Page 1 always root of `sqlite_schema` table.

## Cell Format

### Table Leaf Cell
```
[payload_size: varint] [rowid: varint] [payload] [overflow_ptr: u32?]
```

### Table Interior Cell
```
[left_child_page: u32] [rowid: varint]
```

### Index Cells
Similar but key is arbitrary (columns + rowid), not just rowid.

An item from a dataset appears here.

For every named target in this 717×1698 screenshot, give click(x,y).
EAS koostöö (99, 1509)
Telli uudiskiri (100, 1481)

## Record Format (Payload)

```
[header_size: varint] [type1: varint] [type2: varint] ... [data1] [data2] ...
```

Serial types:
| Type | Meaning |
|------|---------|
| 0 | NULL |
| 1-4 | 1/2/3/4 byte signed int |
| 5 | 6 byte signed int |
| 6 | 8 byte signed int |
| 7 | IEEE 754 float |
| 8 | Integer 0 |
| 9 | Integer 1 |
| ≥12 even | BLOB, length=(N-12)/2 |
| ≥13 odd | Text, length=(N-13)/2 |

## Overflow Pages

When payload exceeds threshold, excess stored in overflow chain:
```
[next_page: u32] [data...]
```
Last page has next_page=0.

## Freelist

Linked list of trunk pages, each containing leaf page numbers:
```
Trunk: [next_trunk: u32] [leaf_count: u32] [leaf_pages: u32...]
```

## Turso Implementation

Key files:
- `core/storage/sqlite3_ondisk.rs` - On-disk format, `PageType` enum
- `core/storage/btree.rs` - B-tree operations (large file)
- `core/storage/pager.rs` - Page management
- `core/storage/buffer_pool.rs` - Page caching

## Debugging Storage

```bash
# Integrity check
cargo run --bin tursodb test.db "PRAGMA integrity_check;"

# Page count
cargo run --bin tursodb test.db "PRAGMA page_count;"

# Freelist info
cargo run --bin tursodb test.db "PRAGMA freelist_count;"
```

## References

- [SQLite File Format](https://sqlite.org/fileformat.html)
- [SQLite B-Tree Module](https://sqlite.org/btreemodule.html)
- [SQLite Internals: Pages & B-trees](https://fly.io/blog/sqlite-internals-btree/)

Overview

This skill documents the on-disk storage format used in TursoDB, compatible with SQLite. It explains database file layout, page types, B-tree structures, record and cell formats, overflow handling, and the freelist. It also points to the Rust modules that implement these structures in Turso.

How this skill works

It inspects the first 100-byte database header and parses big-endian fields such as page size, page count, freelist pointers, and encoding. It walks B-tree pages (interior and leaf) to interpret cells and row payloads, follows overflow chains for large payloads, and reads freelist trunk/leaf lists to identify unused pages. The skill ties these concepts to the Turso Rust modules that implement pager, buffer pool, and B-tree logic.

When to use it

  • When you need to debug or inspect a Turso/SQLite file at the page level.
  • When implementing or modifying on-disk storage behavior in Turso.
  • When diagnosing corruption, freelist issues, or unexpected page counts.
  • When tracing how a row is stored across leaf/interior and overflow pages.
  • When optimizing page size or cache behavior for embedded deployments.

Best practices

  • Always treat multi-byte integers in the header and pages as big-endian.
  • Start analysis from page 1 (schema root) — it contains the database header and sqlite_schema root.
  • Follow overflow chains by reading the 4-byte next_page pointer at the start of each overflow page.
  • Use PRAGMA integrity_check and page_count to verify file consistency before manual edits.
  • Prefer reading Turso’s core/storage modules (ont-disk, btree, pager, buffer_pool) to see canonical parsing and invariants.

Example use cases

  • Locate and extract a row whose payload spans overflow pages by following overflow pointers and reassembling data segments.
  • Identify freed pages via freelist trunk entries to estimate reclaimable space or detect freelist corruption.
  • Confirm page size and encoding from the header to ensure client compatibility with database file.
  • Trace why a specific rowid is stored on a particular leaf by walking interior page pointers to the leaf page.
  • Validate an on-disk change by running PRAGMA integrity_check and comparing page counts before/after.

FAQ

How do I tell if the file uses WAL or rollback journaling?

Check byte 18 of the header: 1 means rollback, 2 means WAL write format version.

Where are large payloads stored?

When a cell payload exceeds the per-page threshold, excess bytes are stored on a chain of overflow pages; each overflow page begins with a 4-byte next_page pointer (0 = end).